Capítulo 4 - "Poupe-se, rapaz"
Ela estava absolutamente desconfortável com a situação. Thomas a olhava naquele momento como se não a visse, e por um instante ela quis saber o que ele estava pensando. Seus olhos castanho claros, antes suaves e gentis, agora estavam arregalados de compreensão e medo. Sua pele empalideceu ficando com aparência quase doentia, destacando o hematoma arroxeado em seu olho esquerdo. Nix nunca passou, em suas missões anteriores, por algo semelhante. Seus alvos lutavam e esbravejavam. A agrediam de todas as formas que pudessem e tentavam escapar. Mas não ele. Incontáveis segundos depois, o homem baixou o olhar para o cantil que, num ímpeto de incomum bondade, Nix ofereceu a ele.
-- Se acha que a água está envenenada, me devolva a droga do cantil. -- esticou o braço direito, mas não o tomou dele.
-- Veneno. -- sussurrou cabisbaixo e sacudiu a cabeça, soando desacreditado -- S-suponho que o que me aguarda na mão de seu mestre seja muito pior do que isso, n-não é?
Nix não pôde deixar de notar uma leve gagueira e imaginou que se devia ao fato de ele estar sob grande pressão, já que na noite anterior, durante a breve conversa despreocupada deles, não havia traço algum daquela dificuldade. Ela baixou seu braço e Thomas levantou seu rosto para olhá-la novamente, enquanto aguardava uma resposta. A mulher permaneceu em sombrio silêncio pois se recusava a dizer o que ele claramente já sabia. E ela também achava desnecessário assustá-lo ainda mais.
-- Beba. Estamos quase chegando. -- disse da forma mais suave que se permitiu e retornou para o banco da frente.
Logo o som ritmado do trote do cavalo abafou o barulho das goladas sedentas que o homem dava nos fundos da carroça. Nix apenas esperava que ele houvesse compreendido o significado de suas palavras: se prepare.
Se prepare para a sede e fome e frio que o farão passar. Se prepare para as surras que virão diariamente, junto dos intermináveis interrogatórios. Se prepare para se despedir de quem um dia foi. Se prepare pois Willk era conhecido por fazer seus inimigos implorarem pela morte.
Mais alguns quilômetros e ela pôde vislumbrar a sede da Irmandade. Uma fortaleza de três andares, tão larga quanto era alta, construído em pedra cinza. Dali, ela podia ver as diversas janelas espalhadas pelo lugar, tão pequeninas à distância. As muralhas que o rodeavam eram fortes e maciças, com milhares de pontas de flechas no topo, prontas para espetar qualquer um que fosse tolo o suficiente para tentar invadir. Porém tão rápido quanto surgiu a imagem desapareceu, ocultada pelas árvores do Bosque do Trevo que rodeavam o lugar, se alongando por muitos metros além. A estrada que já era ruim ficou ainda pior, porém ela nao diminuiu o passo pois ansiava por terminar aquela maldita tarefa o quanto antes. Aquele homem agia de formas estranhas e inesperadas aos olhos dela, a surpreendendo mais do que gostaria de admitir. O que a intrigava é que ele parecia ser bom. Mas um homem bom assassinaria quase uma centena de pessoas? Homens fracos, mulheres e crianças? A resposta é não e isso nem mesmo a gentileza irritante dele seria capaz de mudar. Mas instigava demasiado a sua curiosidade. Estava se segurando para não olhar para trás, não queria demonstrar como ele a desestabilizava, até que se lembrou de uma janela fria e um homem que caminhava por um jardim, afastando-se dela. Lembrou-se da sensação de ansiar por um olhar sequer, por uma despedida, por um mísero sinal de que ela importava.

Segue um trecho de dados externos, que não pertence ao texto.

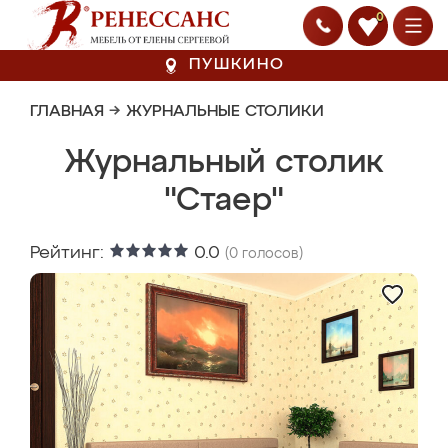
0
ПУШКИНО
ГЛАВНАЯ
→
ЖУРНАЛЬНЫЕ СТОЛИКИ
Журнальный столик
"Стаер"
Рейтинг:
0.0
(
0
голосов)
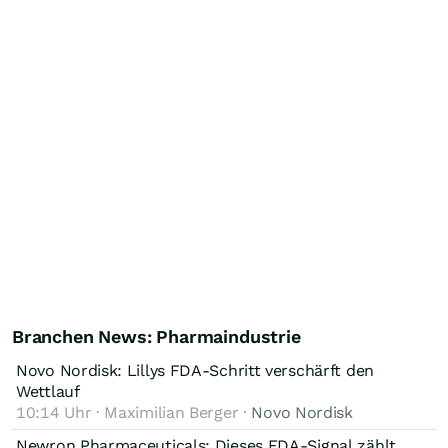
Branchen News: Pharmaindustrie
Novo Nordisk: Lillys FDA-Schritt verschärft den
Wettlauf
10:14 Uhr · Maximilian Berger ·
Novo Nordisk
Newron Pharmaceuticals: Dieses FDA-Signal zählt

Fechou os olhos com força, furiosa consigo mesma. Será que era aquilo o necessário para fazê-la fraquejar? Um rostinho bonito e cinco minutos de conversa gentil? Nix não se permitiria ser fraca agora, não depois de tudo o que fez nesses últimos doze anos para se tornar quem ela é hoje. Abriu os olhos e viu o portão de madeira da fortaleza, que logo se abriu para sua passagem e o atravessou enquanto obrigava aquele turbilhão de emoções dentro dela se silenciarem, pois com apenas um olhar Willk perceberia que algo não estava da maneira que deveria. Assumiu sua máscara de tédio e sacudiu as rédeas, apressando o cavalo nos últimos metros para acabar logo com aquela porcaria de missão.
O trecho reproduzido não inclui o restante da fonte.